Descending tracts of the spinal cord

Receiving information from the ascending conduction system about the state of activity of the effector organs, the brain sends impulses (“instructions”) through descending conductors to the working organs, among which is the spinal cord, and plays a leading-executive role. This happens with the following systems(Fig. 4.15).

Cortinospinal or pyramidal tracts(ventral, lateral) pass through the medulla oblongata, where most intersect at the level of the pyramids, and are called pyramidal. They carry information from the motor centers of the motor cortex to the motor centers of the spinal cord, due to which voluntary movements are carried out.

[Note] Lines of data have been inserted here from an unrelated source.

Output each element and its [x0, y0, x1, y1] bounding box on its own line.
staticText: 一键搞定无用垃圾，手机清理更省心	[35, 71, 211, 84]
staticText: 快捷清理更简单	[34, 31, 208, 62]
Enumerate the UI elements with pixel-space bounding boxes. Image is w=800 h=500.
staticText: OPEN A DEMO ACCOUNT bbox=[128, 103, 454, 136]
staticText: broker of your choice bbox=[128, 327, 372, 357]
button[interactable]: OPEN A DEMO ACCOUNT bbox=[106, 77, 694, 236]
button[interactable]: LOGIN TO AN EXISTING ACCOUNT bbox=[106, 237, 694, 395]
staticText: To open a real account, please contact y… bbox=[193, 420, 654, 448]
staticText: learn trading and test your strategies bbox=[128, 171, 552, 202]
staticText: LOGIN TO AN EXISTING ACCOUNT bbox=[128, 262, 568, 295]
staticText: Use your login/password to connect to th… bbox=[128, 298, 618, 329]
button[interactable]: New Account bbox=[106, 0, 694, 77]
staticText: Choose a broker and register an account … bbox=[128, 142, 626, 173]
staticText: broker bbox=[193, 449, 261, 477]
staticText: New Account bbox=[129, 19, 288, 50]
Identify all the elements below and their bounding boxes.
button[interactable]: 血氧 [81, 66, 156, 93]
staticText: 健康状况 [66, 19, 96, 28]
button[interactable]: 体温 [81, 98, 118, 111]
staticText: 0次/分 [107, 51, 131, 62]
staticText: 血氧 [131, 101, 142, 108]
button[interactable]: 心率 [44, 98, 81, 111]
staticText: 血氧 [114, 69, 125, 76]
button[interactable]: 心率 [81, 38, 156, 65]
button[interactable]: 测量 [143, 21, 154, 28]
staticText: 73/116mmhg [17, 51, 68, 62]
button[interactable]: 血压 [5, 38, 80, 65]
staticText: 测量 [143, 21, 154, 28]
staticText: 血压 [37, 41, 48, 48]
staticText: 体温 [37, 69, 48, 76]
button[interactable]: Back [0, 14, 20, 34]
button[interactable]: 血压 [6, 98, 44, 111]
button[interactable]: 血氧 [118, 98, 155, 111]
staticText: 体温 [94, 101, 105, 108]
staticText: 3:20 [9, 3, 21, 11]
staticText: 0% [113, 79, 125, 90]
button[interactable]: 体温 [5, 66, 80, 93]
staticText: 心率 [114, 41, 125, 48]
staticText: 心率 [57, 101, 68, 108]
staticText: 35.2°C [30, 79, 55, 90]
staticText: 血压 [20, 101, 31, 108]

The ventral corticospinal tract runs in the anterior cords of the spinal cord, and the lateral tract runs in the lateral cords.

Rubrospinal tract- its fibers are axons of neurons of the red nucleus of the midbrain, cross and go as part of the lateral cords of the spinal cord and transmit information from the red nuclei to the lateral interneurons of the spinal cord.

Stimulation of the red nuclei leads to activation of flexor motor neurons and inhibition of extensor motor neurons.

Medial retinulospinal tract (pontoretiulospinal) starts from the pons nuclei, goes to the anterior funiculi of the spinal cord and transmits information to the ventromedial parts of the spinal cord. Stimulation of the pontine nuclei leads to the activation of motor neurons in both flexors and extensors, with a predominant effect on the activation of motor neurons in the extensors.

Lateral retinulospinal tract (medulore tinulospinal) starts from the reticular formation medulla oblongata, goes in the anterior funiculi of the spinal cord and transmits information to the interneurons of the spinal cord. Its stimulation causes a general inhibitory effect, mainly on motor neurons in the extensors.

Vestibulospinal tract starts from the Deiters nuclei, goes to the anterior funiculi of the spinal cord, transmits information to interneurons and motor neurons on the same side. Stimulation of Deiters' nuclei leads to activation of extensor motor neurons and inhibition of flexor motor neurons.

RICE. 4.15.

RICE. 4.16.

Tectospinal tract starts from the superior colliculus and quadrigeminal and transmits information to the motor neurons of the cervical spinal cord, providing regulation of the functions of the cervical muscles. The topography of the spinal cord pathways is shown in Fig. 4.16.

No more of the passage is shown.